Post: STF reinicia julgamento que pode impactar fretamento por aplicativo e Buser

STF reinicia julgamento sobre lei que pode impactar fretamento por aplicativo e Buser, com repercussões em todo o país.
STF reinicia julgamento que pode impactar fretamento por aplicativo e Buser

O Supremo Tribunal Federal (STF) recomeça nesta quarta-feira (26) o julgamento que pode redefinir a chamada “doutrina da uberização” no transporte interestadual de passageiros. A corte analisa a validade de uma lei de Minas Gerais que limita o fretamento de ônibus por aplicativos, uma decisão que poderá ter repercussões em todo o país e afetar diretamente o modelo de negócios de empresas como Buser e FlixBus.

O partido Novo, junto com a Buser, apresentou um recurso contra a norma que manteve a legislação estadual.

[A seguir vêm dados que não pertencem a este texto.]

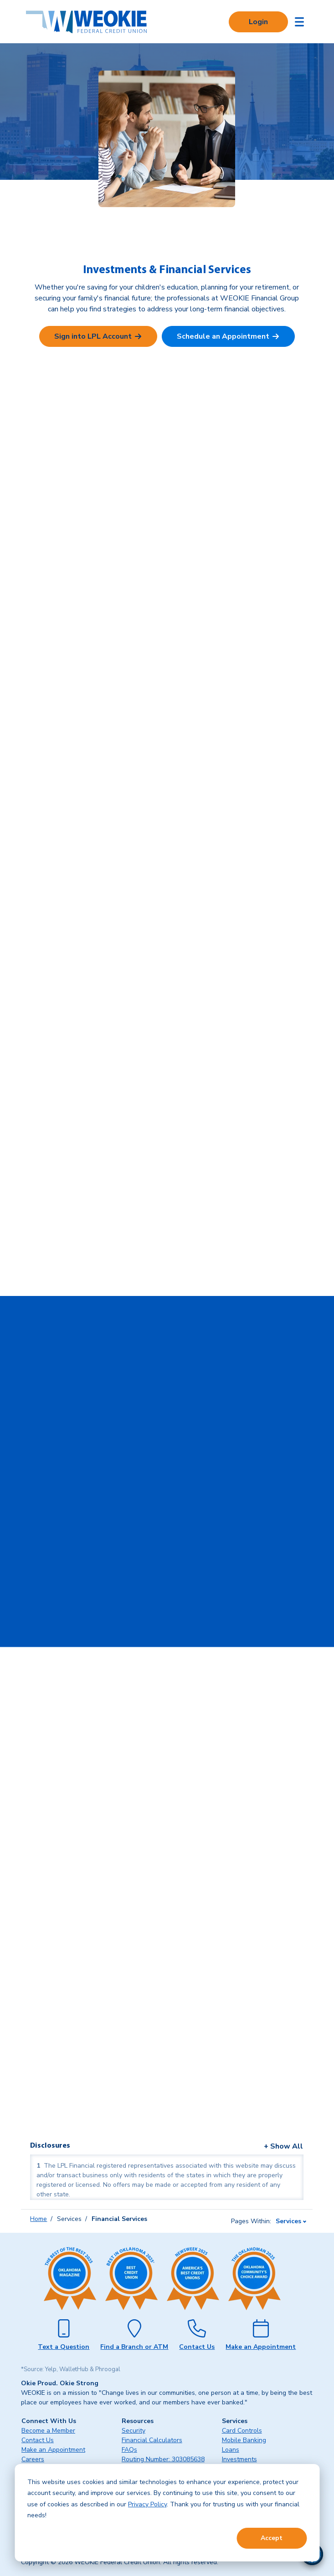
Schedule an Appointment (223, 336)
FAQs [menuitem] (129, 2449)
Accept (272, 2538)
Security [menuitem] (133, 2430)
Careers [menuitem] (32, 2459)
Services (288, 2221)
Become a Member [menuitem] (48, 2430)
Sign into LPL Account (93, 336)
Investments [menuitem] (239, 2459)
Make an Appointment (261, 2346)
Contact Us (197, 2346)
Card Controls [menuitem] (242, 2430)
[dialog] (167, 2512)
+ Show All (283, 2146)
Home (38, 2219)
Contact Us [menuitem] (37, 2440)
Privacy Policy (147, 2504)
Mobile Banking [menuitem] (244, 2440)
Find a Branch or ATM (134, 2346)
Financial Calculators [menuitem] (152, 2440)
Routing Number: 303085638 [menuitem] (163, 2459)
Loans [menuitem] (230, 2449)
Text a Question (63, 2346)
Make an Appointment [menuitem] (53, 2449)
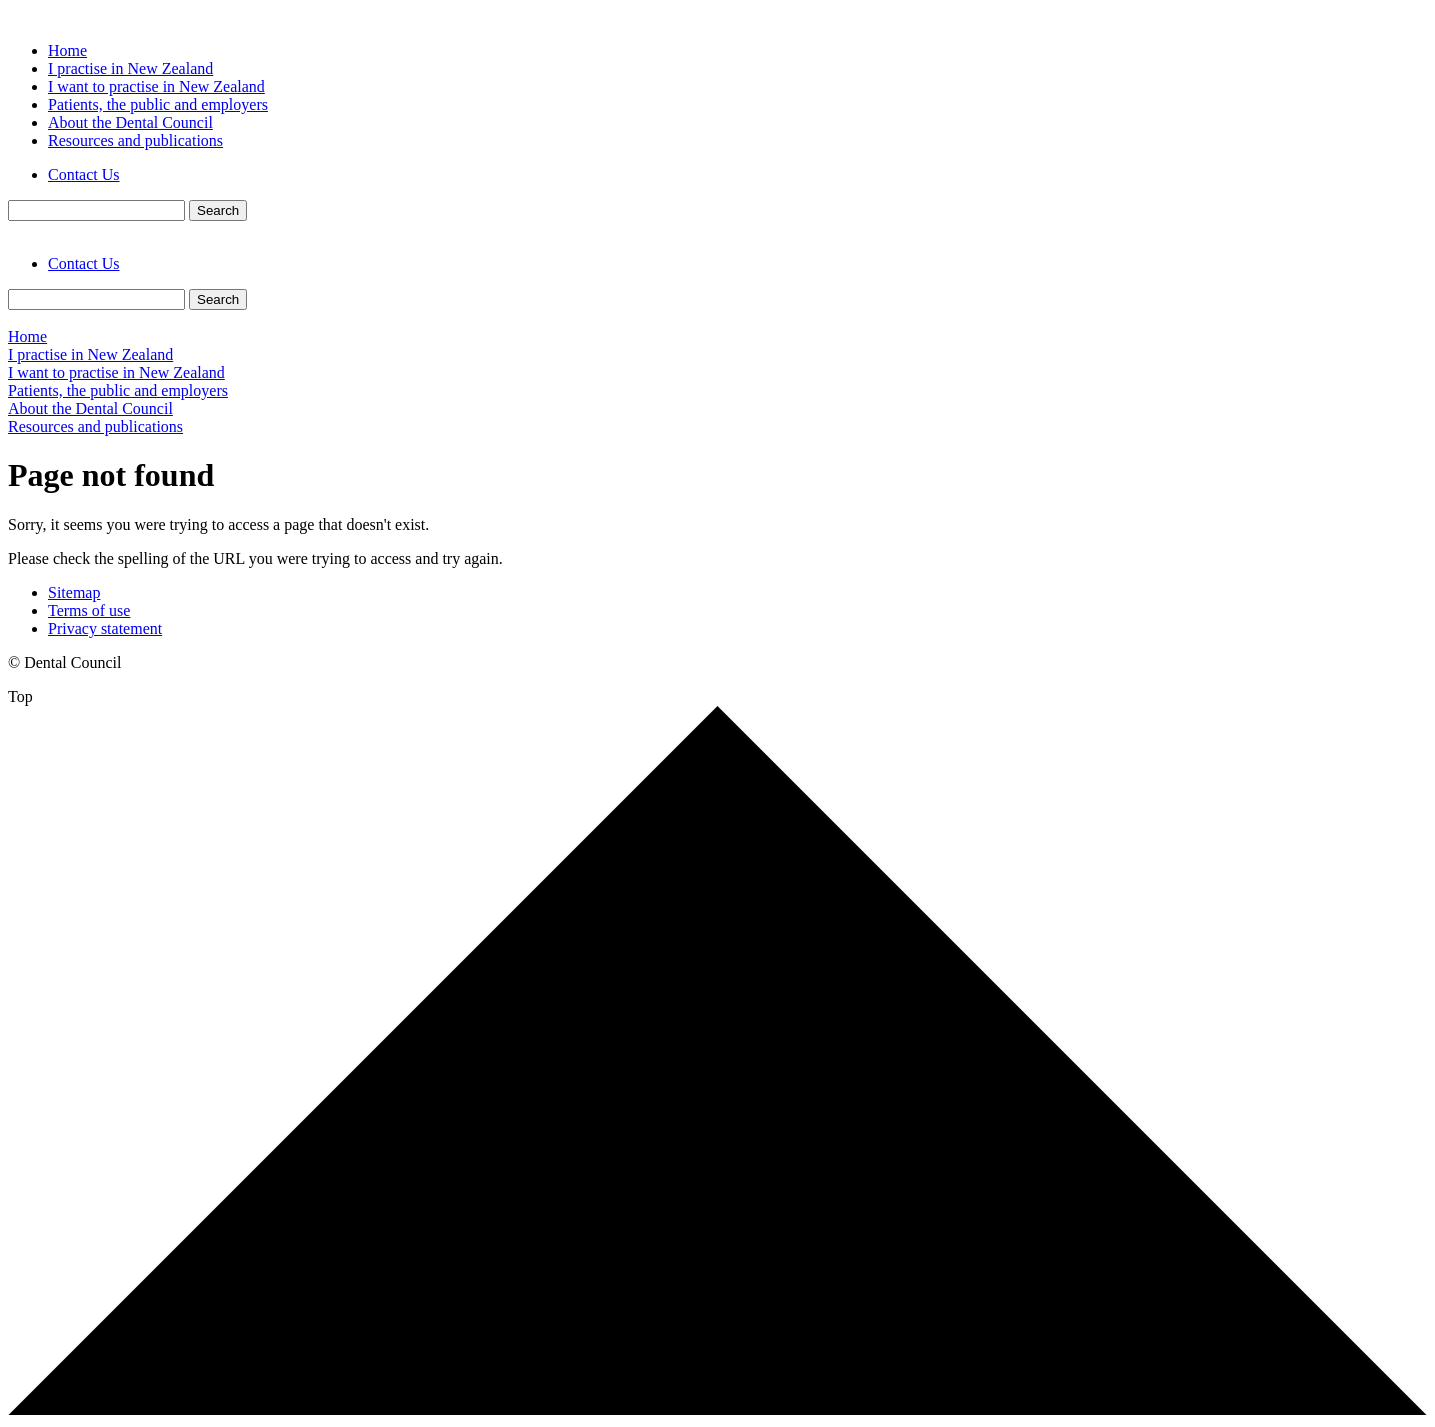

Uma eventual declaração de inconstitucionalidade pode estender ao transporte coletivo interestadual a mesma lógica aplicada em decisões anteriores sobre serviços como Uber e 99. O julgamento ocorre em plenário físico, após um pedido de destaque do presidente do STF, ministro Edson Fachin.

A situação é polarizada: de um lado, estão as empresas de fretamento e linhas regulares de Minas Gerais; do outro, as companhias de transporte colaborativo de passageiros, além do partido Novo. A Abrati (Associação Brasileira das Empresas de Transporte Terrestre de Passageiros) defende a manutenção da lei e acompanha o caso de perto.

A norma mineira estabelece que o fretamento intermunicipal deve operar em um “circuito fechado”, onde o mesmo grupo de passageiros sai, viaja e retorna junto, utilizando o mesmo veículo, com uma lista nominal previamente enviada ao órgão estadual de trânsito. Além disso, a lei proíbe a venda fracionada de poltronas por aplicativo e veda embarques ou desembarques ao longo do trajeto ou em rodoviárias utilizadas pelo transporte público.

Em contrapartida, o modelo de “circuito aberto” permite a comercialização individual de passagens, paradas intermediárias e a formação de grupos por aplicativo, sem vínculo entre os passageiros de ida e volta. É esse segundo modelo que sustenta a operação da Buser.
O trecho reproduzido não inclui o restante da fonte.